Einstein Heart Doctors Pilot Wireless Pacemaker
The cardiologist was worried. His patient had a potentially dangerous heart arrythmia and needed a pacemaker. But the patient also had a leaky heart valve and the wires of a pacemaker would thread through the valve and make the leaking worse. A pacemaker, a heart implant that regulates the heartbeat, connects through wires to a small generator placed beneath the skin near the shoulder.
Sumeet Mainigi, MD, had a solution: his team at Einstein Medical Center Philadelphia had been trained in the use of a relatively new pacemaker that that has a self-contained battery and no wires. It’s small – the weight of a penny and the size of a large vitamin, as described by Medtronic, the manufacturer – and is implanted directly into the heart through a catheter.
The patient was a perfect candidate for Einstein’s first use of the technology.
Dr. Mainigi, an electrophysiologist and Interim Chairman of Cardiology at Einstein, implanted the tiny device into the patient last month and “it went great.”
The pacemaker is another in an ever-expanding arsenal of advanced technologies adopted by Einstein cardiologists in their commitment to providing cutting edge treatment of heart disorders. Einstein is often among the first in the region to offer new options – from an advanced defibrillator to a medicated stent to a robotic arm that assists catheterization procedures – and is distinguished by its embrace of innovation.
“We are vigilant about adopting new techniques and technologies that lower risk and enhance benefit for our patients,” Dr. Mainigi said. “We’re always seeking evidence-based therapies that are safer, less invasive and equally, if not more, effective.”
Two other technologies Einstein is poised to deploy will help diagnose and treat two other common and deadly conditions: heart failure and coronary artery disease. One is a “vest” that measures fluid in the lungs of a heart failure patient; and the other is the first non-invasive method to determine whether a patient has significant enough coronary artery blockage to need a stent. Einstein will be among the first hospitals in the region to use these technologies.

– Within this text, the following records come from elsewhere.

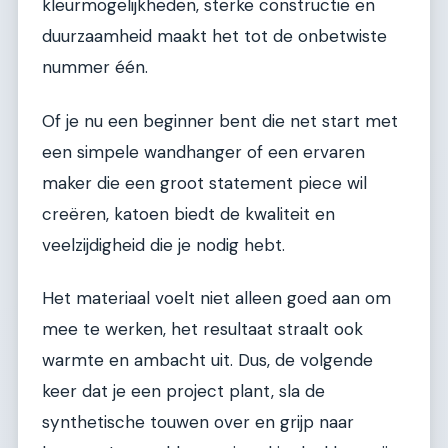
kleurmogelijkheden, sterke constructie en
duurzaamheid maakt het tot de onbetwiste
nummer één.
Of je nu een beginner bent die net start met
een simpele wandhanger of een ervaren
maker die een groot statement piece wil
creëren, katoen biedt de kwaliteit en
veelzijdigheid die je nodig hebt.
Het materiaal voelt niet alleen goed aan om
mee te werken, het resultaat straalt ook
warmte en ambacht uit. Dus, de volgende
keer dat je een project plant, sla de
synthetische touwen over en grijp naar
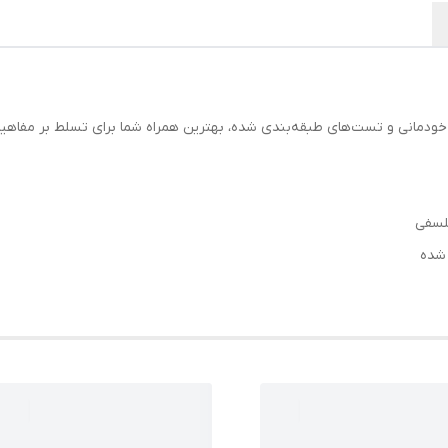
ودمانی و تست‌های طبقه‌بندی شده، بهترین همراه شما برای تسلط بر مفاهیم 
لسفی
 شده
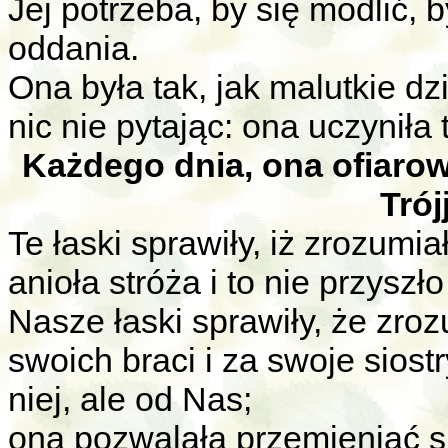
Jej potrzeba, by się modlić, b
oddania.
Ona była tak, jak malutkie dz
nic nie pytając: ona uczyniła 
Każdego dnia, ona ofiarow
Trój
Te łaski sprawiły, iż zrozumi
anioła stróża i to nie przyszło
Nasze łaski sprawiły, że zroz
swoich braci i za swoje siostr
niej, ale od Nas;
ona pozwalała przemieniać si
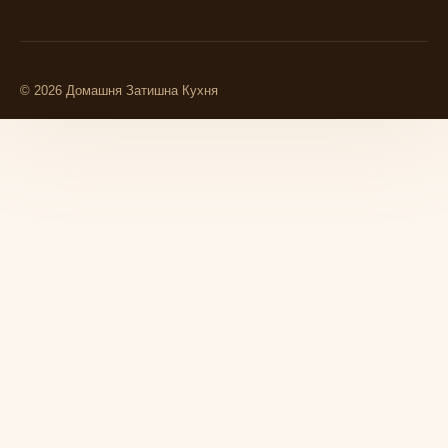
© 2026 Домашня Затишна Кухня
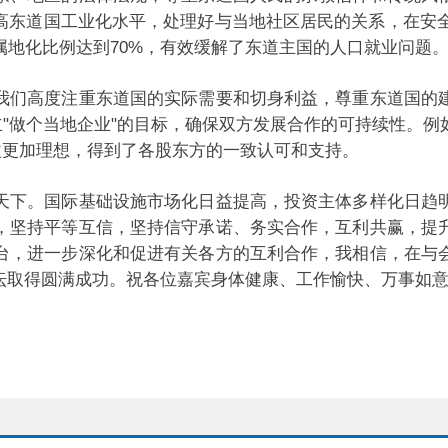
东道国工业化水平，处理好与当地社区居民的关系，在安全
务属地化比例达到70%，有效缓解了东道主国的人口就业
我们高度注重东道国的实际需要和切身利益，尊重东道国的
立"做个当地企业"的目标，确保双方发展合作的可持续性。
收益更加理想，得到了各股东方的一致认可和支持。
天下。国际基础设施市场化日益提高，投资主体多样化日趋
，坚持平等互信，坚持信守承诺、务实合作，互利共赢，提
台，进一步深化和促进有关各方的互利合作，我相信，在与
坛取得圆满成功。祝各位嘉宾身体健康、工作愉快、万事如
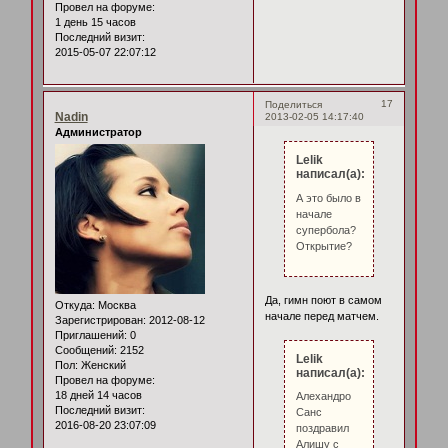
Провел на форуме:
1 день 15 часов
Последний визит:
2015-05-07 22:07:12
17
Поделиться
Nadin
2013-02-05 14:17:40
Администратор
Lelik
написал(а):
А это было в
начале
супербола?
Открытие?
Да, гимн поют в самом
Откуда:
Москва
начале перед матчем.
Зарегистрирован
: 2012-08-12
Приглашений:
0
Сообщений:
2152
Lelik
Пол:
Женский
написал(а):
Провел на форуме:
18 дней 14 часов
Алехандро
Последний визит:
Санс
2016-08-20 23:07:09
поздравил
Алишу с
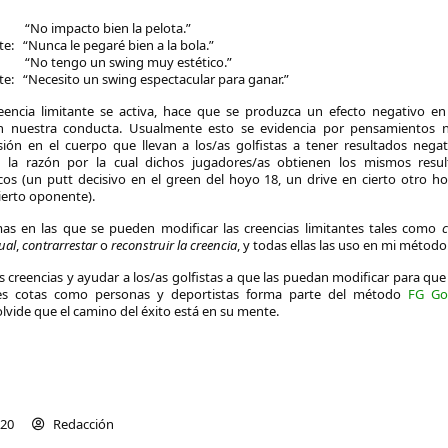
: “No impacto bien la pelota.”
te: “Nunca le pegaré bien a la bola.”
: “No tengo un swing muy estético.”
nte: “Necesito un swing espectacular para ganar.”
encia limitante se activa, hace que se produzca un efecto negativo en
 nuestra conducta. Usualmente esto se evidencia por pensamientos n
ión en el cuerpo que llevan a los/as golfistas a tener resultados negat
s la razón por la cual dichos jugadores/as obtienen los mismos resu
os (un putt decisivo en el green del hoyo 18, un drive en cierto otro h
ierto oponente).
mas en las que se pueden modificar las creencias limitantes tales como
c
ual
,
contrarrestar
o
reconstruir la creencia
, y todas ellas las uso en mi método
 creencias y ayudar a los/as golfistas a que las puedan modificar para que
res cotas como personas y deportistas forma parte del método
FG Go
 olvide que el camino del éxito está en su mente.
020
Redacción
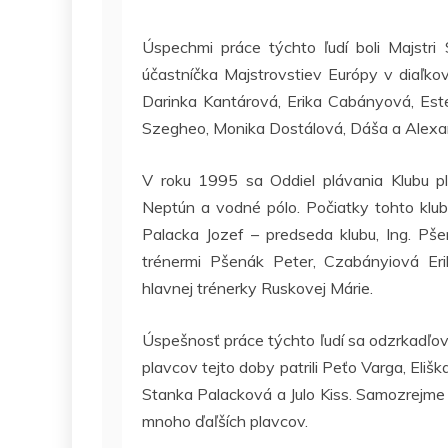
Úspechmi práce týchto ľudí boli Majstri
účastníčka Majstrovstiev Európy v diaľko
Darinka Kantárová, Erika Cabányová, Este
Szegheo, Monika Dostálová, Dáša a Alexa
V roku 1995 sa Oddiel plávania Klubu p
Neptún a vodné pólo. Počiatky tohto klub
Palacka Jozef – predseda klubu, Ing. Pšen
trénermi Pšenák Peter, Czabányiová Eri
hlavnej trénerky Ruskovej Márie.
Úspešnosť práce týchto ľudí sa odzrkadľo
plavcov tejto doby patrili Peťo Varga, Eli
Stanka Palacková a Julo Kiss. Samozrejme
mnoho ďaľších plavcov.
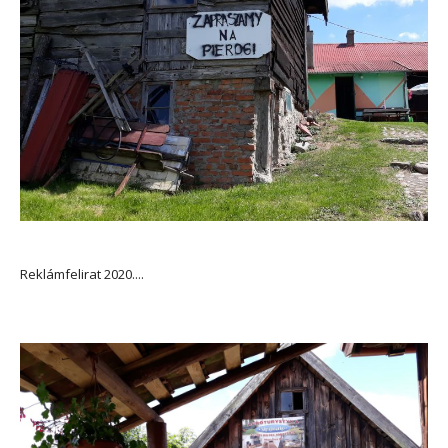
Reklámfelirat 2020....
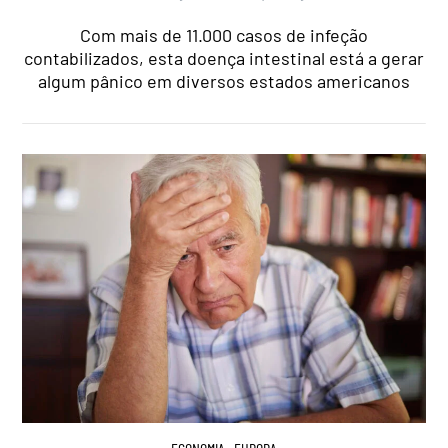
Com mais de 11.000 casos de infeção
contabilizados, esta doença intestinal está a gerar
algum pânico em diversos estados americanos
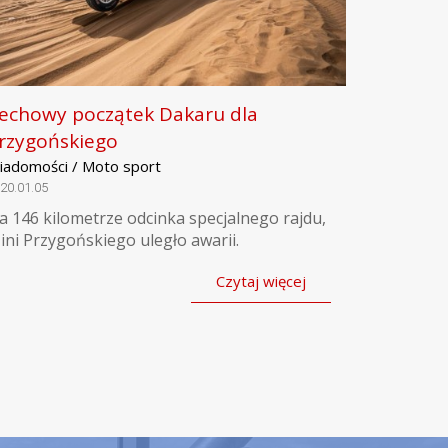
echowy początek Dakaru dla
rzygońskiego
iadomości / Moto sport
20.01.05
a 146 kilometrze odcinka specjalnego rajdu,
ini Przygońskiego uległo awarii.
Czytaj więcej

Dr. Behnam Bozorgnia, director of the Advanced Heart Failure Program, obtained a grant from the Albert Einstein Society to buy the Remote Dielectric Sensing vest (ReDS ™), which detects fluid accumulation in the lungs even before a heart failure patient begins to develop symptoms. The vest measures lung fluid in 90 seconds through electromagnetic technology. When fluid build-up is caught early, a practitioner can modify medical therapy and prevent a patient from needing emergency treatment or hospitalization. “It provides accurate and actionable measurements and ‘anywhere, anytime peace of mind’ to patients and clinicians,’ Dr. Bozorgnia said.

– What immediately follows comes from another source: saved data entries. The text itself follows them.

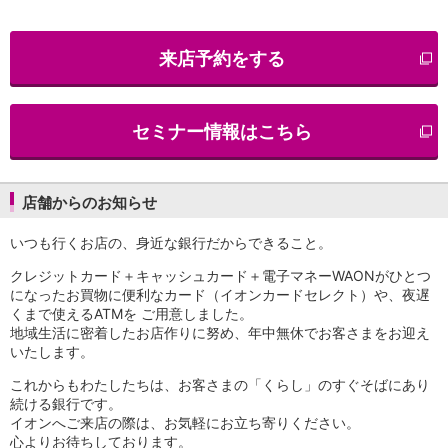
iAEON
AEON Pay
来店予約をする
支払・入金・サービス
支払・入金
TOP
AEON Pay
セミナー情報はこちら
口座振替サービス
自動入金サービス
WEB即時決済サービス
スマホ決済アプリ
店舗からのお知らせ
公営競技
いつも行くお店の、身近な銀行だからできること。
サービス
Myステージ
クレジットカード＋キャッシュカード＋電子マネーWAONがひとつ
相続・税務のご相談
になったお買物に便利なカード（イオンカードセレクト）や、夜遅
電子マネーWAON
くまで使えるATMを ご用意しました。
セキュリティ
地域生活に密着したお店作りに努め、年中無休でお客さまをお迎え
いたします。
インボイス
その他サービス
これからもわたしたちは、お客さまの「くらし」のすぐそばにあり
手数料
続ける銀行です。
金利
イオンへご来店の際は、お気軽にお立ち寄りください。
キャンペーン
心よりお待ちしております。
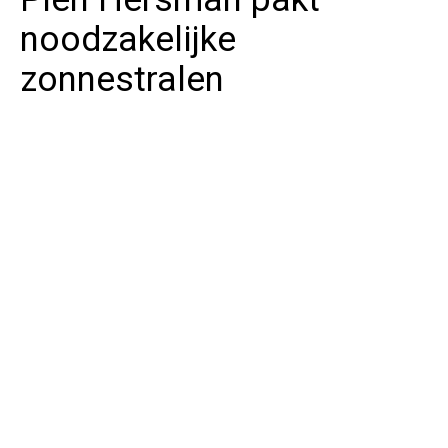
noodzakelijke
zonnestralen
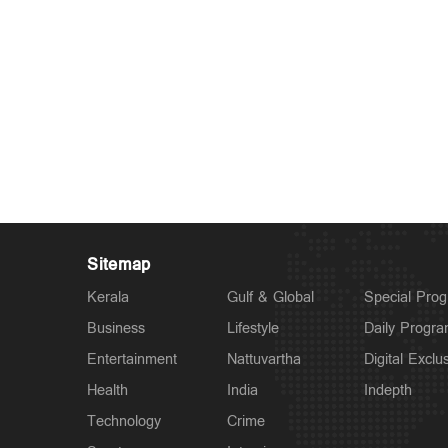
Sitemap
Kerala
Gulf & Global
Special Pro
Business
Lifestyle
Daily Progr
Entertainment
Nattuvartha
Digital Exclu
Health
India
Indepth
Technology
Crime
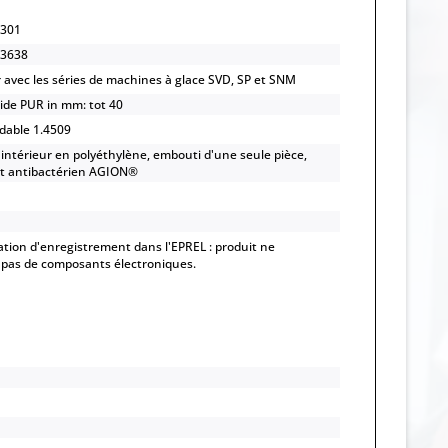
301
3638
 avec les séries de machines à glace SVD, SP et SNM
ide PUR in mm: tot 40
ydable 1.4509
intérieur en polyéthylène, embouti d'une seule pièce,
t antibactérien AGION®
ation d'enregistrement dans l'EPREL : produit ne
pas de composants électroniques.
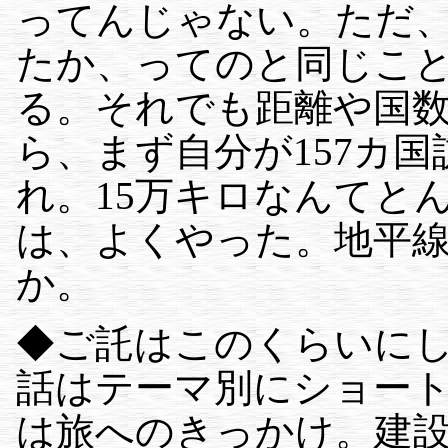
ってんじゃない。ただ、
たか、ってのと同じこ
る。それでも距離や国
ら、まず自分が157カ
れ。15万キロなんてと
は、よくやった。地平
か。
◆ご託はこのくらいに
話はテーマ別にショー
は旅へのきっかけ。建設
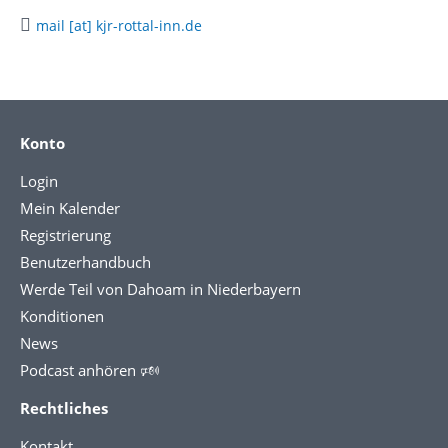
mail [at] kjr-rottal-inn.de
Konto
Login
Mein Kalender
Registrierung
Benutzerhandbuch
Werde Teil von Dahoam in Niederbayern
Konditionen
News
Podcast anhören 🕬
Rechtliches
Kontakt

Dr. Leandro N. Slipczuk, Director of Advanced Cardiovascular Imaging, is set to inaugurate the first non-invasive test to measure the impact that a coronary artery blockage has on blood flow using data from a standard CT scan. The new software program creates an individual model of a patient’s coronary arteries. HeartFlow, a medical company, applies fluid dynamics technology used in aeronautics to measure whether blood flow is diminished enough by a clogged artery to require a stent, Dr. Slipczuk said. The procedure is called CT-derived fraction flow reserve (FFRCT). The gold standard assessment for blood flow has traditionally been through a cardiac catheterization, an invasive procedure that requires the insertion of a wire into the coronary arteries. The new technology has shown to decrease unnecessary procedures and cost while improving patients’ experience.
“It’s a goal of our institution to bring cutting edge technology that focuses on patient safety,” Dr. Slipczuk said.